A Brief Guide to Con Dao’s Hotels, Bars, and Restaurants
|A stunning view from The Secret Con Dao. Photo by Salla Kivekas.
While Con Dao is not as touristy as Phu Quoc, there are many great resorts on the island. I spent many evenings enjoying sunsets and cocktails in the barroom of The Secret Con Dao, an elegant hotel near Lò Vôi Beach. The world-class kitchen and elegant spa entice many tourists. There are similar resorts such as Six Senses Con Dao and Poulo Condor Boutique Resort but they all cost quite a bit. For a cheaper stay, consider An Phat Hotel. At only $14 USD a night, the hotel is a great option for those vacationing on a budget. The establishment is run by a lovely family. The father gave me some “lucky money” and several shots of rice wine so I could celebrate the Tet season with him.
The Covid-19 pandemic and lack of tourism has seen to the closure of many beloved restaurants.
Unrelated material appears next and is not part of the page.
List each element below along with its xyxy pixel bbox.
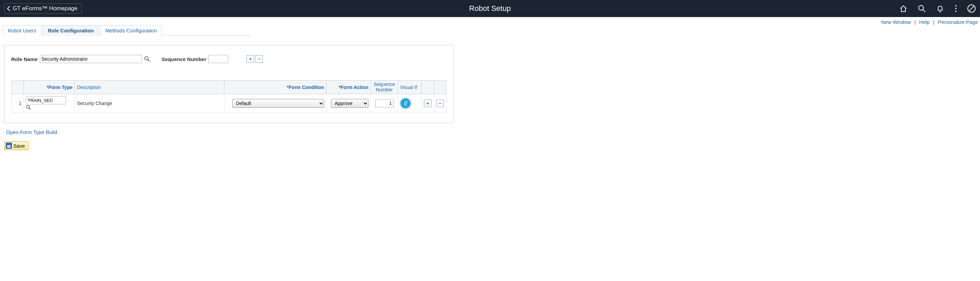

However, there is still hope for Con Dao cuisine as new culinary talents flock to the island, eager to set up their new business. I had the pleasure of meeting Lao, a young chef and owner of The Beach House, my favorite restaurant in Con Dao.
|Although a few miles for the beach, the Beach House is a must-try when visiting Con Dao. Photo by Lao Lao.
Every evening, Lao would greet my sunburnt friend and I and ask us about our day. As we spoke, refreshing cocktails seem to magically appear in our hands. Homemade pastas and delicious sandwiches are Lao’s speciality. By the end of our two weeks in Con Dao, we must have eaten there almost every night.
Although not a native of Con Dao, Lao shares the same environmental values of the Con Dao’s community; “I love the nature here, it is also perfect to visit after work. The people here are truly good and helpful. The main reason I stay here is because the people care about the environment and are willing to fight for a better life.”
|The tide coming in on Lò Vôi Beach. Photo by Glen MacDonald.
On my final night on Con Dao, I drove across the island’s northern costal road, one final time. Once again, I watched the sunset crash into the ocean. Instead of heading back to my hotel, I kept driving northward, watching the orange skies melt into a deep purple haze. The sea sparkled in the twilight.
|Very quiet costal roads. Photo by Thuy Hang
|Photo by Thuy Hang.
A peaceful night blankets my temporary island home. Looping back into town, my motorbike plunges downhill into the island’s deep forests. In the corners of my eye, the ghosts of Con Dao whisper and giggle with each other, rooted to this island like the great trees. While a spooky sight, they aren’t harmful. The phantoms are impressed with how their stories, and the island’s beauty, have been preserved for generations to come.